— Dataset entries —
· · · · ·

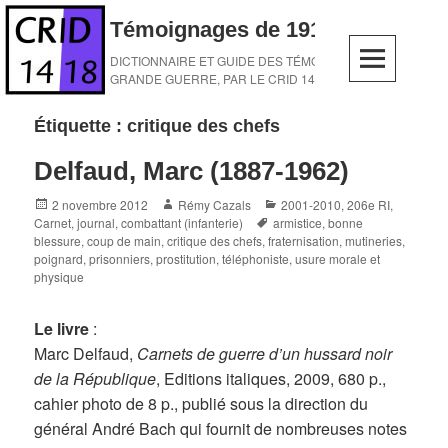
Skip
Témoignages de 1914-1918
to
content
DICTIONNAIRE ET GUIDE DES TÉMOINS DE LA
GRANDE GUERRE, PAR LE CRID 14-18
Étiquette :
critique des chefs
Delfaud, Marc (1887-1962)
Posted
Author
Categories
2 novembre 2012
Rémy Cazals
2001-2010
,
206e RI
,
on
Tags
Carnet, journal
,
combattant (infanterie)
armistice
,
bonne
blessure
,
coup de main
,
critique des chefs
,
fraternisation
,
mutineries
,
poignard
,
prisonniers
,
prostitution
,
téléphoniste
,
usure morale et
physique
Le livre
:
Marc Delfaud,
Carnets de guerre d’un hussard noir
de la République
, Editions italiques, 2009, 680 p.,
cahier photo de 8 p., publié sous la direction du
général André Bach qui fournit de nombreuses notes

· · · · ·

— Required action —
Using the data above, repeat exactly the lines that begin at the line with "GRANDE GUERRE, PAR LE CRID 14-18" and end at the line with "cahier photo de", both ends included.

— Answer area —
GRANDE GUERRE, PAR LE CRID 14-18
Étiquette :
critique des chefs
Delfaud, Marc (1887-1962)
Posted
Author
Categories
2 novembre 2012
Rémy Cazals
2001-2010
,
206e RI
,
on
Tags
Carnet, journal
,
combattant (infanterie)
armistice
,
bonne
blessure
,
coup de main
,
critique des chefs
,
fraternisation
,
mutineries
,
poignard
,
prisonniers
,
prostitution
,
téléphoniste
,
usure morale et
physique
Le livre
:
Marc Delfaud,
Carnets de guerre d’un hussard noir
de la République
, Editions italiques, 2009, 680 p.,
cahier photo de 8 p., publié sous la direction du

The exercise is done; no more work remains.